Answer
$$
C(x)= 0.32 x^{2}-0.00004 x^{3}
$$
$$
R(x)= 0.848 x^{2}-0.0002 x^{3}
$$
First find the profit function $P(x)$
$$
\begin{aligned}
P(x)=& R(x)-C(x) \\
=& 0.528 x^{2}-0.00018 x^{3}.
\end{aligned}
$$
The profit function is increasing on (0, 2200).
Work Step by Step
$$
C(x)= 0.32 x^{2}-0.00004 x^{3}
$$
$$
R(x)= 0.848 x^{2}-0.0002 x^{3}
$$
First find the profit function $P(x)$
$$
\begin{aligned}
P(x)=& R(x)-C(x) \\
=&\left(0.848 x^{2}-0.0002 x^{3}\right) \\
& \quad-\left(0.32 x^{2}-0.00004 x^{3}\right) \\
=& 0.528 x^{2}-0.00018 x^{3}
\end{aligned}
$$
To find any intervals where this function is increasing, set $P^{\prime}(x)=0$
$$
\begin{aligned}
P^{\prime}(x) &= 0.528 (2) x-0.00018 (3) x^{2} \\
&= 1.056 x-0.00048 x^{2} \\
&=x(1.056 -0.00048 x) \\
\Rightarrow\quad\quad\quad\quad\quad\\\
x=0 & \text { or } x=2200
\end{aligned}
$$
Now, we can use the first derivative test.

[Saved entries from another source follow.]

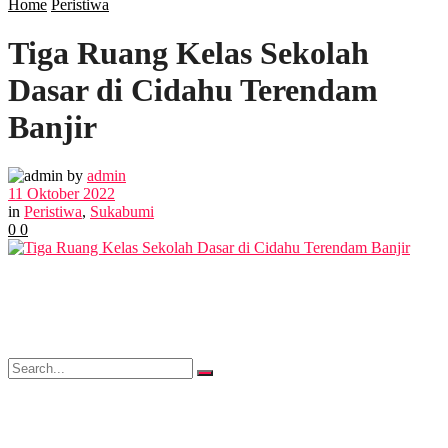
Home
Peristiwa
Tiga Ruang Kelas Sekolah
POLITIK
Dasar di Cidahu Terendam
EKBIS
Banjir
OPINI
by
admin
11 Oktober 2022
in
Peristiwa
,
Sukabumi
0
0
FOTO
VIDEO
No Result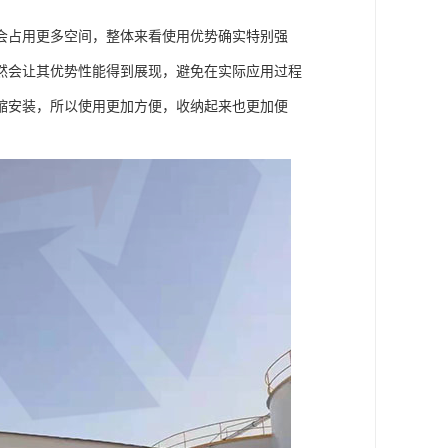
会占用更多空间，整体来看使用优势确实特别强
然会让其优势性能得到展现，避免在实际应用过程
缩安装，所以使用更加方便，收纳起来也更加便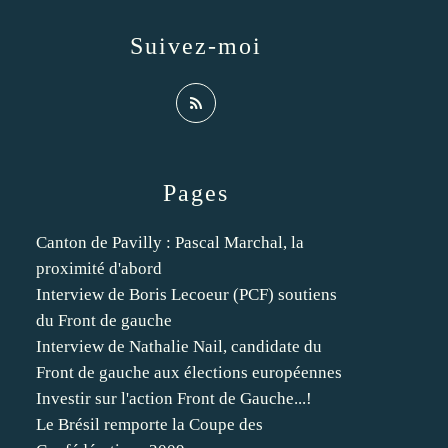
Suivez-moi
Pages
Canton de Pavilly : Pascal Marchal, la
proximité d'abord
Interview de Boris Lecoeur (PCF) soutiens
du Front de gauche
Interview de Nathalie Nail, candidate du
Front de gauche aux élections européennes
Investir sur l'action Front de Gauche...!
Le Brésil remporte la Coupe des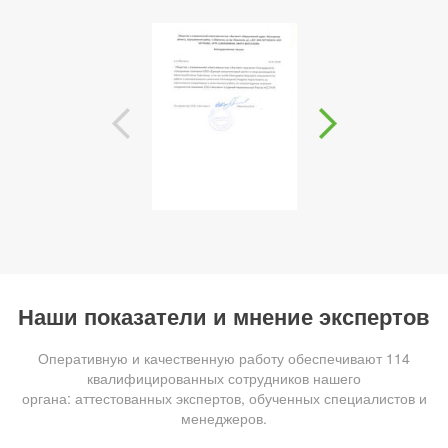
Наши показатели и мнение экспертов
Оперативную и качественную работу обеспечивают 114
квалифицированных сотрудников нашего
органа: аттестованных экспертов, обученных специалистов и
менеджеров.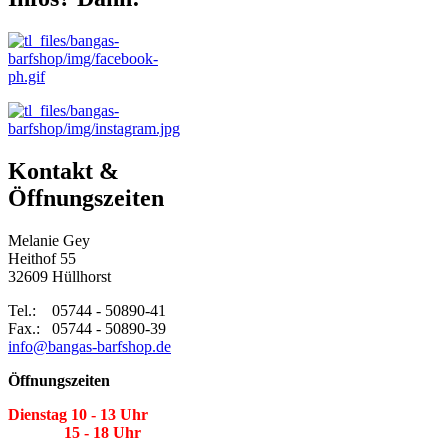
Kontakt &
Öffnungszeiten
Melanie Gey
Heithof 55
32609 Hüllhorst
Tel.: 05744 - 50890-41
Fax.: 05744 - 50890-39
info@bangas-barfshop.de
Öffnungszeiten
Dienstag 10 - 13 Uhr
15 - 18 Uhr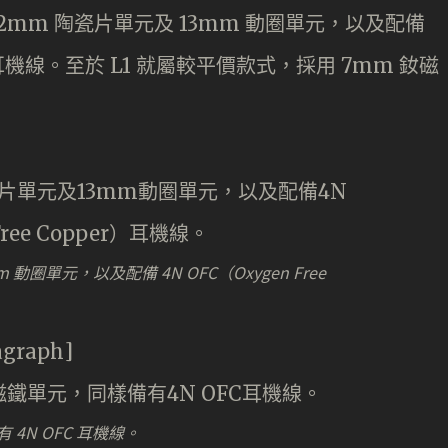
12mm 陶瓷片單元及 13mm 動圈單元，以及配備
per）耳機線。至於 L1 就屬較平價款式，採用 7mm 釹磁
mm 動圈單元，以及配備 4N OFC（Oxygen Free
agraph]
有 4N OFC 耳機線。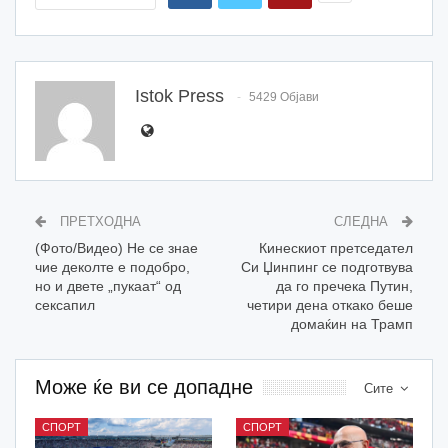
Istok Press
5429 Објави
ПРЕТХОДНА
СЛЕДНА
(Фото/Видео) Не се знае
Кинескиот претседател
чие деколте е подобро,
Си Џинпинг се подготвува
но и двете „пукаат“ од
да го пречека Путин,
сексапил
четири дена откако беше
домаќин на Трамп
Може ќе ви се допадне
Сите
СПОРТ
СПОРТ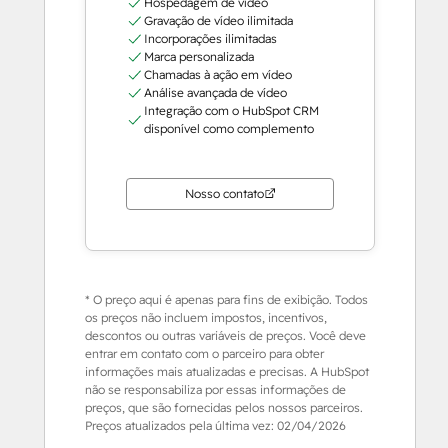
Hospedagem de vídeo
Gravação de vídeo ilimitada
Incorporações ilimitadas
Marca personalizada
Chamadas à ação em vídeo
Análise avançada de vídeo
Integração com o HubSpot CRM
disponível como complemento
Nosso contato
* O preço aqui é apenas para fins de exibição. Todos
os preços não incluem impostos, incentivos,
descontos ou outras variáveis de preços. Você deve
entrar em contato com o parceiro para obter
informações mais atualizadas e precisas. A HubSpot
não se responsabiliza por essas informações de
preços, que são fornecidas pelos nossos parceiros.
Preços atualizados pela última vez:
02/04/2026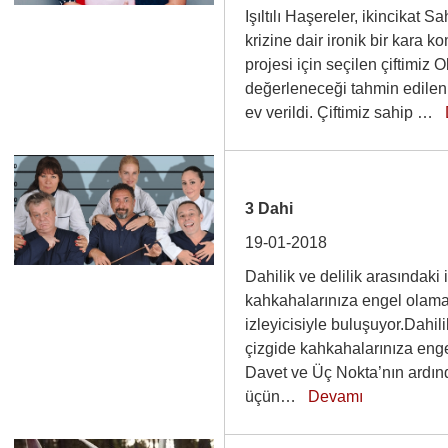
Işıltılı Haşereler, ikincikat 
krizine dair ironik bir kar
projesi için seçilen çiftimiz Ol
değerleneceği tahmin edilen b
ev verildi. Çiftimiz sahip …
3 Dahi
19-01-2018
Dahilik ve delilik arasındaki
kahkahalarınıza engel olama
izleyicisiyle buluşuyor.Dahili
çizgide kahkahalarınıza eng
Davet ve Üç Nokta’nın ardı
üçün…
Devamı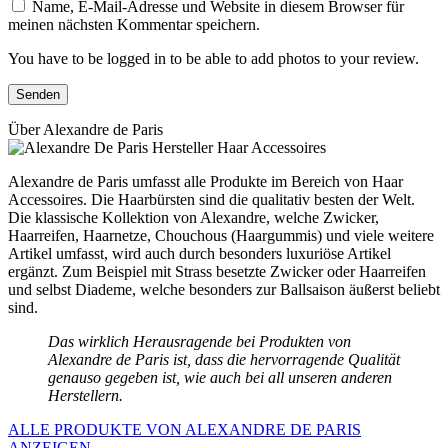
Name, E-Mail-Adresse und Website in diesem Browser für
meinen nächsten Kommentar speichern.
You have to be logged in to be able to add photos to your review.
Über Alexandre de Paris
Alexandre de Paris umfasst alle Produkte im Bereich von Haar
Accessoires. Die Haarbürsten sind die qualitativ besten der Welt.
Die klassische Kollektion von Alexandre, welche Zwicker,
Haarreifen, Haarnetze, Chouchous (Haargummis) und viele weitere
Artikel umfasst, wird auch durch besonders luxuriöse Artikel
ergänzt. Zum Beispiel mit Strass besetzte Zwicker oder Haarreifen
und selbst Diademe, welche besonders zur Ballsaison äußerst beliebt
sind.
Das wirklich Herausragende bei Produkten von
Alexandre de Paris ist, dass die hervorragende Qualität
genauso gegeben ist, wie auch bei all unseren anderen
Herstellern.
ALLE PRODUKTE VON ALEXANDRE DE PARIS
ANZEIGEN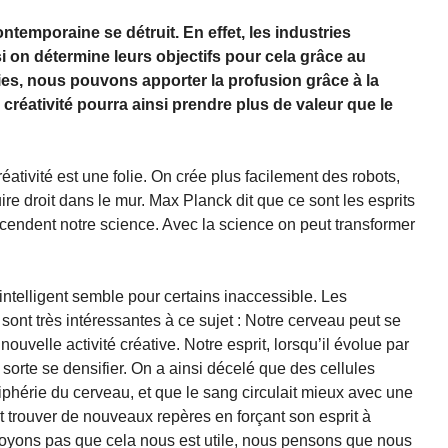
ntemporaine se détruit. En effet, les industries
si on détermine leurs objectifs pour cela grâce au
ies, nous pouvons apporter la profusion grâce à la
 créativité pourra ainsi prendre plus de valeur que le
éativité est une folie. On crée plus facilement des robots,
re droit dans le mur. Max Planck dit que ce sont les esprits
nscendent notre science. Avec la science on peut transformer
ntelligent semble pour certains inaccessible. Les
sont très intéressantes à ce sujet : Notre cerveau peut se
uvelle activité créative. Notre esprit, lorsqu’il évolue par
 sorte se densifier. On a ainsi décelé que des cellules
iphérie du cerveau, et que le sang circulait mieux avec une
t trouver de nouveaux repères en forçant son esprit à
 voyons pas que cela nous est utile, nous pensons que nous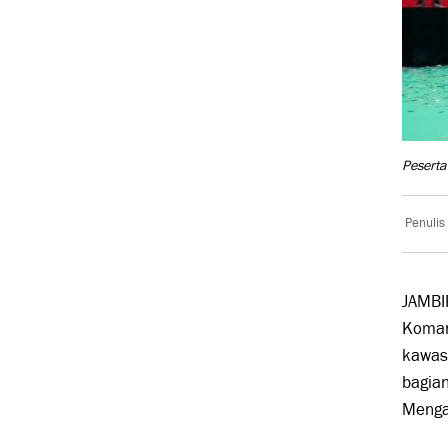
Pesert
Penulis
JAMBI
Koman
kawas
bagian
Menga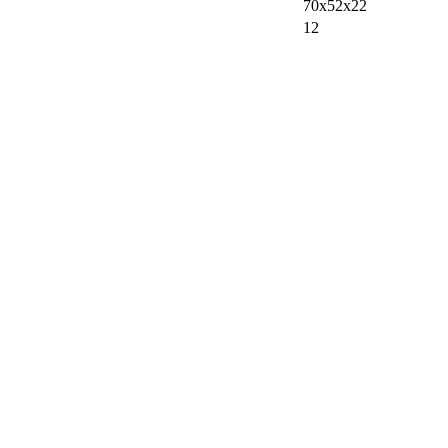
70х52х22
12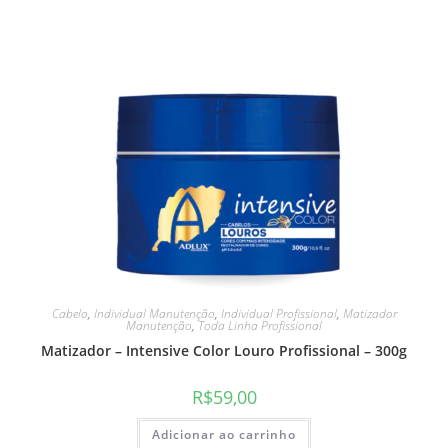
Cabelo
,
Individual Manutenção
,
Individual Profissional
,
Matizador
Manutenção
,
Toda Linha Profissional
Matizador – Intensive Color Louro Profissional – 300g
R$
59,00
Adicionar ao carrinho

Check the sign of $P^{\prime}(x)$ in the intervals:
$$
(0, 2200 ), \quad ( 2200 , 3300),
$$
(1)
Test a number in the interval $(0, 2200 ) $ say $100$:
$$
\begin{aligned}
P^{\prime}(100) &=1.056 (100)-0.00048 (100)^{2} \\
&=100.8 \\
&\gt 0
\end{aligned}
$$
we see that $P^{\prime}(x)$ is positive in that interval, so $P(x)$ is increasing on $(0, 2200)$.
(2)
Test a number in the interval $(2200, 3300 ) $ say $3000$:
$$
\begin{aligned}
P^{\prime}(13000) &=1.056 (3000)-0.00048 (3000)^{2} \\
&=-1152 \\
&\lt 0
\end{aligned}
$$
we see that $P^{\prime}(x)$ is negative in that interval, so $P(x)$ is decreasing on $(2200 , 3300)$.
So, The profit function is increasing on (0, 2200).